Bowen transferred to the Police Department almost six months ago and his probationary period was almost over when he was accused of cowardice in two instances. In the first incident, Bowen allegedly refused to enter a house where burglars had been reported and in the second, he would not enter an unlocked store until another officer accompanied him.
He gave the following accounts: Two daughters of an attorney named Sturgis [possibly Alonzo A. Sturgis] thought they heard burglars in their home on Chicago Street, which was apparently in Boyle Heights. They ran out of the house and told a streetcar crew, who reported the incident to Bowen. Bowen allegedly was afraid to go into the house unless a streetcar motorman accompanied him, but the officer said he went to the home at once and searched it. The motorman came along on his own initiative, Bowen said.

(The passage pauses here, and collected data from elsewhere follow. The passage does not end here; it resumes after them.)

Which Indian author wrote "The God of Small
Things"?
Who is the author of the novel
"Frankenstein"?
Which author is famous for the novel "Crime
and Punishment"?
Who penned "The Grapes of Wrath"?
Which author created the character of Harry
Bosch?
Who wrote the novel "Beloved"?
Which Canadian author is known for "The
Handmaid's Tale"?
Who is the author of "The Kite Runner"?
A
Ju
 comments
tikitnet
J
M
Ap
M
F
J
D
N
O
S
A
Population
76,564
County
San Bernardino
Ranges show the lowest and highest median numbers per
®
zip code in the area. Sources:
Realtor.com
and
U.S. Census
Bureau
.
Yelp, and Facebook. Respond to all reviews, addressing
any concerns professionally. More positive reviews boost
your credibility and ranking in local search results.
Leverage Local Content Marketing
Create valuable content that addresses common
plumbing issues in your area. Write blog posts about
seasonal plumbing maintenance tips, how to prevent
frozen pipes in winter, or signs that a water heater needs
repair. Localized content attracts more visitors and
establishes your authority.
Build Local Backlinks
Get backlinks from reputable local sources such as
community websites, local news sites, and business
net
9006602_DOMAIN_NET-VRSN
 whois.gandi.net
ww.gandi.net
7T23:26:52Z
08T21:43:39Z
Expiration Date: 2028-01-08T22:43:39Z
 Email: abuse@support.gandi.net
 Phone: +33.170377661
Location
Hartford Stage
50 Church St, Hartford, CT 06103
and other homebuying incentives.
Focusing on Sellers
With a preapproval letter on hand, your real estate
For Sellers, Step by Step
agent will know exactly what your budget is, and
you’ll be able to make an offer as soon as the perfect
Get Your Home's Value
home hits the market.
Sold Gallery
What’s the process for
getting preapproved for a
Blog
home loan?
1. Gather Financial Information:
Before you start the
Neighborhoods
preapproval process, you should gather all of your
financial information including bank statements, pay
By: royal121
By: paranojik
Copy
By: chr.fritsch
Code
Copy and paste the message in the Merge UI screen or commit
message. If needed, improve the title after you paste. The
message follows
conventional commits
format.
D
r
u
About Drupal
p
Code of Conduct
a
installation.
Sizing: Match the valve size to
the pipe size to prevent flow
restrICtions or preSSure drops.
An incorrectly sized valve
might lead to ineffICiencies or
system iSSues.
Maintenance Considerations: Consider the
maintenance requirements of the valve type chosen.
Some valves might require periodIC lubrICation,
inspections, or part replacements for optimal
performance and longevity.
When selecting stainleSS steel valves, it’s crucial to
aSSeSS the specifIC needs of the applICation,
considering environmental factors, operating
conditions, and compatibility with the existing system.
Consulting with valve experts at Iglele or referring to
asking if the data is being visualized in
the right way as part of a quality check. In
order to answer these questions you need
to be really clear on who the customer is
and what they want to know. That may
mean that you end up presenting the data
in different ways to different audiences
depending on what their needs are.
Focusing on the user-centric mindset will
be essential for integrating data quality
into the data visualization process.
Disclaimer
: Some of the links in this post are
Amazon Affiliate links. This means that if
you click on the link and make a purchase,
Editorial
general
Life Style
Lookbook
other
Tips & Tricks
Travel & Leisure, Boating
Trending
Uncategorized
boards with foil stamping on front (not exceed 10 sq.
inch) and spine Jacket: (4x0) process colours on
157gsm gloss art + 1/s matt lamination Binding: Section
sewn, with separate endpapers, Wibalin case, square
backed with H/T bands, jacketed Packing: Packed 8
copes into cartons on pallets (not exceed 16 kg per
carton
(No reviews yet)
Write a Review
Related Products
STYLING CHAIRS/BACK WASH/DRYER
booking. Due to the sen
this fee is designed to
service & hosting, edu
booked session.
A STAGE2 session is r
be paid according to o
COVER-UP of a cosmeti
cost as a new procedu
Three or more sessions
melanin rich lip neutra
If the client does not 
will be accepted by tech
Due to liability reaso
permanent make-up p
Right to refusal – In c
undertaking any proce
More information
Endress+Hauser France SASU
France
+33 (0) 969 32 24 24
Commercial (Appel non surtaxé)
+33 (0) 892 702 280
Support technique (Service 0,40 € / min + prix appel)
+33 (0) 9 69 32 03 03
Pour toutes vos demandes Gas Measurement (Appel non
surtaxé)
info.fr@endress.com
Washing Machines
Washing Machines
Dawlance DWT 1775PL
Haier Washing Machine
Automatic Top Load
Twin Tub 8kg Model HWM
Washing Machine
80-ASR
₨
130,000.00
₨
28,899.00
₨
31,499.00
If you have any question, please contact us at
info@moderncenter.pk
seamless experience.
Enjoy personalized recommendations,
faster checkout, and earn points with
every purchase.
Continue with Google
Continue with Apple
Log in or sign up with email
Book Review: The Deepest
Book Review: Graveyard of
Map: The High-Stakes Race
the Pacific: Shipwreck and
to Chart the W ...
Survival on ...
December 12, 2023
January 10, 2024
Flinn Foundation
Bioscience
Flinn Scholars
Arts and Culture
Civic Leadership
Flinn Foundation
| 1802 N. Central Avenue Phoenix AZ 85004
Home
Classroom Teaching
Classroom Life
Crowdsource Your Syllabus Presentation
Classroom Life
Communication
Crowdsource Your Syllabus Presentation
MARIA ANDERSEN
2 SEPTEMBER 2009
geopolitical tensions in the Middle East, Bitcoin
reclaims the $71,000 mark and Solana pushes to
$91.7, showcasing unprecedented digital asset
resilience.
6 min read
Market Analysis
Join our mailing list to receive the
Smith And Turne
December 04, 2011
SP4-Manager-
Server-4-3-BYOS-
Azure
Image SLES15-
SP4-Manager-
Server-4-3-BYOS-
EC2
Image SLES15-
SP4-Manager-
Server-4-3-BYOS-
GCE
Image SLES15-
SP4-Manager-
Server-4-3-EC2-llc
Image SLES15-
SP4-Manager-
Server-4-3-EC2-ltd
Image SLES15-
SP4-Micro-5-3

He also said that while patrolling his beat, he found an unlocked cigar store, but refused to enter until another officer arrived, not out fear, but because he was afraid that if anything was missing, he would be accused of theft.
After the allegations were made, the streetcar motorman and the second officer from the cigar store incident visited Mayor Harper, saying that Bowen was being “jobbed” out of the department.
Police officials told The Times that Bowen wasn’t actually found guilty of cowardice, but lack of aggression and being too timid about taking responsibility.
Shout out to Nathan—Happy birthday, crime buddy!